Nun ist mein Problem aber, dass ich durchaus Bock hätte (man verzeihe mir den Kolloquialismus), wieder ein Buch zu schreiben. Es hat auch eine gewisse Attraktivität, so eine Habilitationsschrift in Buchform – sie ist „aus einem Guss“, gegebenenfalls auch durchdachter, besser strukturiert, mit einem klaren roten Faden. Außerdem schreibe ich gern und würde (banal wie es klingen mag) gern mal ein Buch in LaTex setzen statt wie die Diss in MS Word. Hierzu hatte ich allerdings ein anderes Gespräch mit einem erfahrenen Kollegen, der mich darauf hinwies, dass das alles schön und gut sei – aber man habe nichts davon, ein Buch zu veröffentlichen. Was zumindest in der Ökonomik (in Naturwissenschaften oft noch viel mehr, in Geisteswissenschaften tendenziell eher weniger) zählt, sind einzig Fachartikel. Kurz, knapp, peer-reviewed und relativ leicht online zugänglich. Ein Buch hingegen bedeutet recht viel Aufwand – selbst bei mir, obwohl mir das Schreiben vergleichsweise leicht fällt –, bringt aber wenig Nutzen. Ich müsste also, ähnlich wie schon bei der Dissertation, so oder so Teile der Habilitation in Artikelform veröffentlichen, was doppelte Arbeit bedeutet.

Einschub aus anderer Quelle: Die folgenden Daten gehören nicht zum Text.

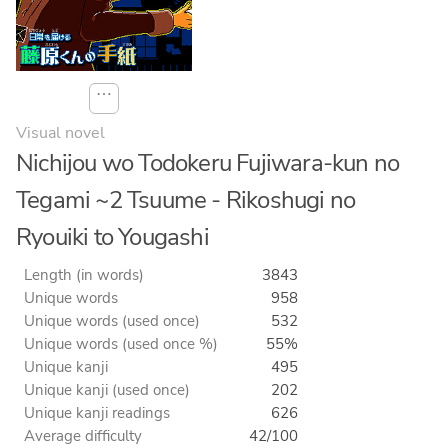
⋯
Visual novel
Nichijou wo Todokeru Fujiwara-kun no
Tegami ~2 Tsuume - Rikoshugi no
Ryouiki to Yougashi
Length (in words)
3843
Unique words
958
Unique words (used once)
532
Unique words (used once %)
55%
Unique kanji
495
Unique kanji (used once)
202
Unique kanji readings
626
Average difficulty
42/100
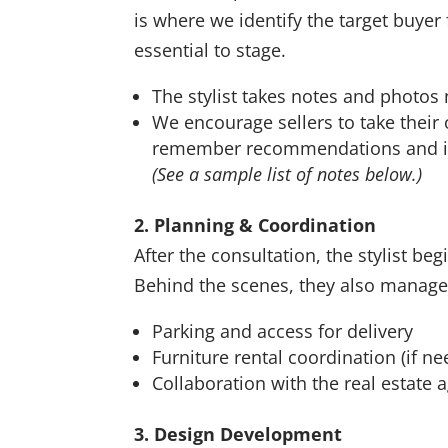
is where we identify the target buy
essential to stage.
The stylist takes notes and photos
We encourage sellers to take their
remember recommendations and in
(See a sample list of notes below.)
2. Planning & Coordination
After the consultation, the stylist b
Behind the scenes, they also manage 
Parking and access for delivery
Furniture rental coordination (if n
Collaboration with the real estate 
3. Design Development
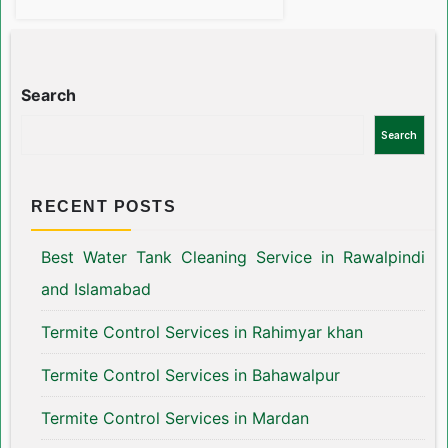
Search
Search
RECENT POSTS
Best Water Tank Cleaning Service in Rawalpindi
and Islamabad
Termite Control Services in Rahimyar khan
Termite Control Services in Bahawalpur
Termite Control Services in Mardan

Das zusammengefasste Ergebnis meiner beiden Gespräche also: für meine wissenschaftliche Zukunft ist Publizieren, bevorzugt in Fachzeitschriften, essenziell. Es ist definitiv nicht der einzige Faktor (andere sind bspw. Lehrerfahrung, eingeworbene Drittmittelprojekte, Auslandsaufenthalte etc.) – doch da ich in anderen Feldern aus unterschiedlichen Gründen weniger zu bieten habe, zumindest für mich als Argument nicht von der Hand zu weisen. Die Erkenntnis als solche ist auch nicht neu – und doch diskussionswürdig, wie ich finde. Denn der implizite Publikationsdruck, mit dem vor allem Nachwuchswissenschaftler*innen konfrontiert sind, bringt einige Probleme mit sich.

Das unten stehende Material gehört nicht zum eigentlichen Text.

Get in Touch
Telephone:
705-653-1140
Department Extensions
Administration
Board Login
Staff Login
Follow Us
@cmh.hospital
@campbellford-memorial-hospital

Doch zunächst eine triviale Feststellung: natürlich kann Wissenschaft ohne Publikationen nicht funktionieren, egal ob Ökonomik oder andere Disziplinen. Dies hat gleich mehrere Gründe. Der vermutlich wichtigste Grund: Wissen wird kumulativ generiert, durch Austausch, Kooperationen und viele kleine Beiträge, die sich zu – eben, Wissen aufaddieren.1 Damit der Austausch stattfinden kann, damit die Ergebnisse einer Forschungsgruppe die Forschung einer anderen Forschungsgruppe inspirieren können, damit man neue Fragestellungen identifiziert, aber auch damit das Gleiche nicht unnötigerweise mehrmals gemacht wird/werden muss – aus all diesen Gründen sollten und müssen wissenschaftliche Ergebnisse nach außen kommuniziert werden. Dafür hat sich das Mittel wissenschaftlicher Publikationen etabliert, mitsamt eines Qualitätssicherungsmechanismus in Form des Peer-Review. Des Weiteren sollte man nicht vergessen, dass die meiste Forschung heutzutage öffentlich finanziert ist – und (peer-reviewte) Publikationen sind ein zwar imperfektes, aber doch ein brauchbares und einfaches Maß dafür, ob die Steuergelder auch zu greifbaren Ergebnissen führen, also nicht verschwendet werden. Natürlich schließt sich hier sofort eine weitere Diskussion an, nämlich über den öffentlichen und freien Zugang zu den besagten, publizierten Forschungsergebnissen (dazu gleich mehr) – doch zunächst ist festzustellen, dass das Publizieren der Rechtfertigung der Verwendung öffentlicher Gelder dient. Und zuletzt hat das Publizieren, gerade in Fachzeitschriften und damit in kürzeren Abständen als bei Büchern, eine vielleicht banalere, aber nichtsdestotrotz wichtige „psychologische“ Funktion aus Sicht der Forscherin – es ist ein Erfolgserlebnis. Ich kenne keine Wissenschaftlerin und keinen Wissenschaftler, die sich nicht freuen, wenn ein Manuskript von ihnen bei einer Fachzeitschrift zur Publikation angenommen wird. Natürlich schwankt die Intensität der Freude mit vielen Faktoren – Erfahrung der betreffenden Person, subjektiver Rang der Zeitschrift etc. Doch man braucht dieses Gefühl, einen Abschnitt der eigenen Arbeit mit Erfolg abgeschlossen zu haben.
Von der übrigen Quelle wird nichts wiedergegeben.